The troubled Turnbull government has set aside budget planning to announce it is scrapping the 457-visa program in favour of one with stricter controls and mandates to employ Australians.
The Prime Minister unveiled the new scheme via a Facebook release yesterday, enunciating Australia as “the most successful” immigration and multi-cultural nation in the world, but stressing that Australian workers must have priority for local jobs.
The news will see the current 457-visa system for skilled immigrant workers scrapped in favour of a two-tier short- and medium-term Temporary Skill Shortage (TSS) visa system with a raft of conditions for employers and safeguards for Aussie workers.
Significantly, the list of eligible professions has been slashed by 216; the shorter 2-year visas available from a list of 268 job types, the longer 4-year visas will focus on long-term skill gaps within 167 designated occupations.
The TSS visas will include requirements in work experience and English language proficiency, will be subject to labour market testing before granted, and have the new condition of a mandatory criminal record check.
Workers under a 2-year TSS will not be eligible for permanent residency. Workers under the 4-year visas will be required to demonstrate at least three years’ work experience and greater English language skills, with a maximum possible age of 45 years.
Employers will be required to advertise jobs before attempting to fill them with foreign workers, and conduct greater training requirements for Australian workers.
Latest figures show that there are currently 94,890 primary 457 visa holders in Australia, which represents less than one per cent of the working population. This is a decrease of 14 per cent since its peak of 110,000 in 2013.
ANU Development Policy Centre research officer Henry Sherrell says foreign worker visas are a suitable bridge to employment challenges in changing economic times.
“As employers must sponsor migrants, it is employers who drive the trends of how many visas are being granted from year to year. As the economy grows, demand for 457 visas should increase. The same also works in reverse.”
PM Turnbull criticised the expansion of the program under the Labor administration, calling former employment minister Bill Shorten the “gold medal winner” of issuing foreign workers visas.
“During his time the number of 457s increased by two-thirds during the last term of the Labor government.”

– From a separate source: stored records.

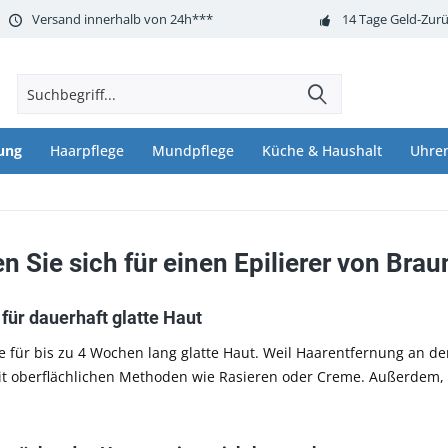
Versand innerhalb von 24h***
14 Tage Geld-Zurü
ung
Haarpflege
Mundpflege
Küche & Haushalt
Uhre
n Sie sich für einen Epilierer von Bra
 für dauerhaft glatte Haut
ie für bis zu 4 Wochen lang glatte Haut. Weil Haarentfernung an d
t oberflächlichen Methoden wie Rasieren oder Creme. Außerdem, w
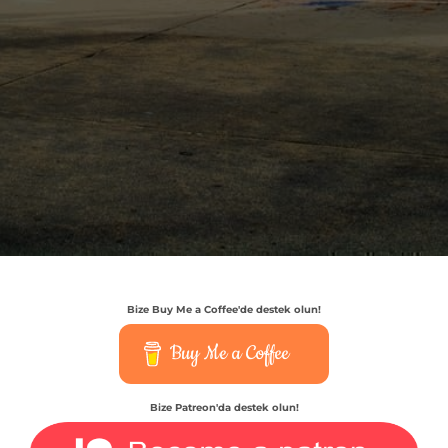
Bize Buy Me a Coffee'de destek olun!
Buy Me a Coffee
Bize Patreon'da destek olun!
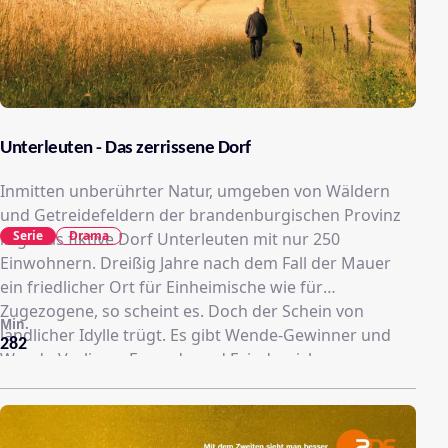
Unterleuten - Das zerrissene Dorf
Inmitten unberührter Natur, umgeben von Wäldern
und Getreidefeldern der brandenburgischen Provinz
Serie
Drama
liegt das fiktive Dorf Unterleuten mit nur 250
Einwohnern. Dreißig Jahre nach dem Fall der Mauer
ein friedlicher Ort für Einheimische wie für
Zugezogene, so scheint es. Doch der Schein von
Min.
ländlicher Idylle trügt. Es gibt Wende-Gewinner und
282
Wende-Verlierer, Freunde und Feinde, sich
argwöhnisch beäugende Nachbarn, Gerede, alte
Geheimnisse und verborgene Konflikte. Als der
Bürgermeister der Gemeinde den Vorschlag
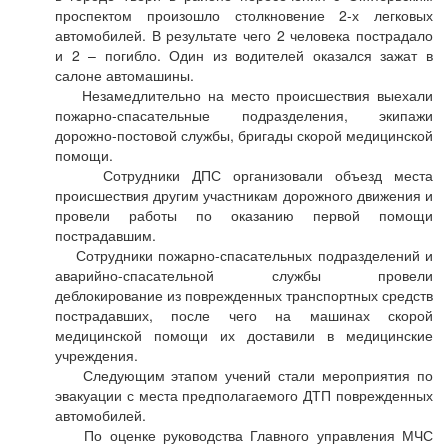
проспектом произошло столкновение 2-х легковых
автомобилей. В результате чего 2 человека пострадало
и 2 – погибло. Один из водителей оказался зажат в
салоне автомашины.
Незамедлительно на место происшествия выехали
пожарно-спасательные подразделения, экипажи
дорожно-постовой службы, бригады скорой медицинской
помощи.
Сотрудники ДПС организовали объезд места
происшествия другим участникам дорожного движения и
провели работы по оказанию первой помощи
пострадавшим.
Сотрудники пожарно-спасательных подразделений и
аварийно-спасательной службы провели
деблокирование из поврежденных транспортных средств
пострадавших, после чего на машинах скорой
медицинской помощи их доставили в медицинские
учреждения.
Следующим этапом учений стали мероприятия по
эвакуации с места предполагаемого ДТП поврежденных
автомобилей.
По оценке руководства Главного управления МЧС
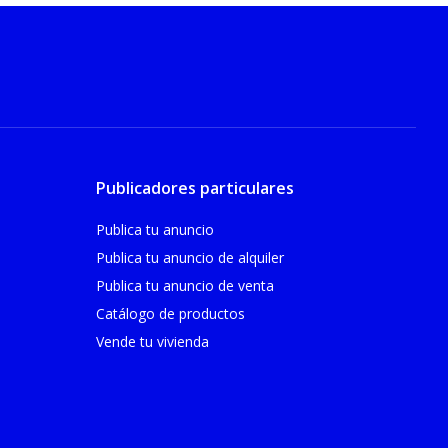
Publicadores particulares
Publica tu anuncio
Publica tu anuncio de alquiler
Publica tu anuncio de venta
Catálogo de productos
Vende tu vivienda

The Australian Hotels Association has called on the Turnbull government to consider hospitality’s reliance on the stop-gap visas to address its specific needs, as the industry continues its largest ever expansion.
“The hospitality industry is growing at unprecedented rates at the present and the demand for skilled labour is at all-time highs with this complete transformation of Australia’s hotel industry,” said AHA CEO, Stephen Ferguson.
“Australia’s hospitality sector has responded with a wide range of training and career development programs, but with such a rapid increase in tourism it is impossible to meet the demand for skilled labour in the short-term through local channels, especially in regional and remote Australia.”
Workers already in Australia under 457-visas will not be affected by the changes, which begin immediately and due to be completed by March 2018.